Living from paycheck to paycheck is not a good thing, but 59% of Americans do it, according to the 2019 survey on Schwab's modern wealth. You may think, "If my salary is just enough to cover all my bills, what's the problem?" The answer boils down to these potential negative consequences.
1. You will have no leeway for unplanned bills
When you live paycheck, you spend every penny you earn so that you wait for your next expense to stay up to date on your bills. You may be able to spend like this for a while without negative repercussions, but what happens when an unexpected expense occurs? Your car could fail and require a $ 700 repair. Your home could suffer damage that will cost you $ 1,000 to repair. Otherwise, you could hurt yourself and end up paying $ 1,200 in emergency bills and co-payments.
These are just a few potential problems that you might encounter, but the fact is that if you regularly spend your earnings in full, you will no longer have the means to pay extra bills. And in the absence of savings, you will have no choice but to go into debt to cover these additional expenses.
2. You will have no opportunity to save money
We all need savings for a number of different things – emergencies, retirement and college, to name a few. When you live paycheck, you lose the opportunity to save money for these important goals, which can put you at a serious disadvantage.
Imagine having an unexpected $ 2,000 home repair. Without emergency funds, you will have to charge this expense to a credit card and pay interest charges to have a balance. Similarly, if you do not have the opportunity to build a solid retirement, you may have financial difficulties during your good years, when you should rather enjoy this period of your life.
3. You risk to damage your credit score for years
As we have already mentioned, living with a paycheque exposes you to the risk of debt accumulation. Not only can debt payments eat away at your limited income, but they can also damage your credit. The more debt you have, the more likely you are to miss payments or be late, which can add to your score. Plus, using too much of your available credit at a time can also hurt your score.
When your credit is less than stellar, you risk being denied when you apply for a loan, credit card or other financing. And if you make succeed in being approved, it will usually be at a high interest rate which is more expensive for you.
Break the cycle
If you are ready to stop living differently, you can do some things to get yourself out of this rut.
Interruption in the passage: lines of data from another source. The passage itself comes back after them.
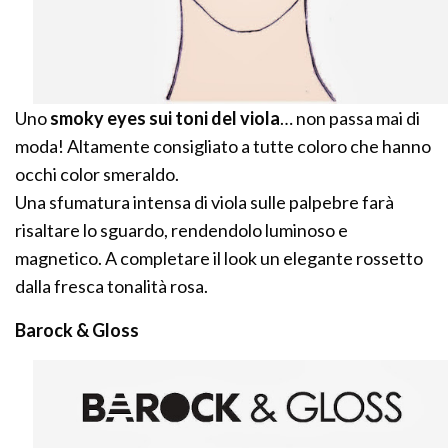
Uno
smoky eyes sui toni del viola
… non passa mai di
moda! Altamente consigliato a tutte coloro che hanno
occhi color smeraldo.
Una sfumatura intensa di viola sulle palpebre farà
risaltare lo sguardo, rendendolo luminoso e
magnetico. A completare il look un elegante rossetto
dalla fresca tonalità rosa.
Barock & Gloss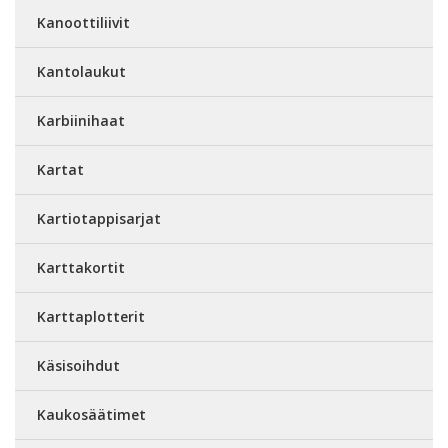
Kanoottiliivit
Kantolaukut
Karbiinihaat
Kartat
Kartiotappisarjat
Karttakortit
Karttaplotterit
Käsisoihdut
Kaukosäätimet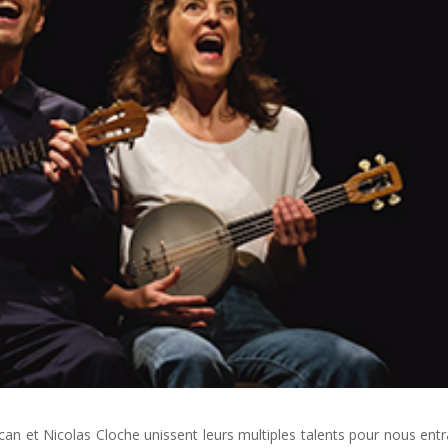
acan et Nicolas Cloche unissent leurs multiples talents pour nous entr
Start by following a budget. This will help you see where your money is going and from there you will be able to identify the recurring expenses that you will be easier to reduce than others.
But make no mistake: you will need to reduce your expenses to get out of this cycle. And chances are, it will be bigger expenses, like your rent or the payment of the car. Of course, smaller changes, such as downgrading your cable plan, will also help you, but if you want to significantly improve your financial prospects, you will probably need to reduce your expenses by several hundred dollars a month – and save that money in the first place. the place.
Once you have reduced your expenses, use your savings to build an emergency fund. This will give you leeway to cover the bills that you did not expect to pay, thus allowing you to avoid the debt and spinoffs that this may entail.
If you live check in check, the sooner you end the madness, the more you will have peace of mind. And that's reason enough to make positive changes that improve your financial situation.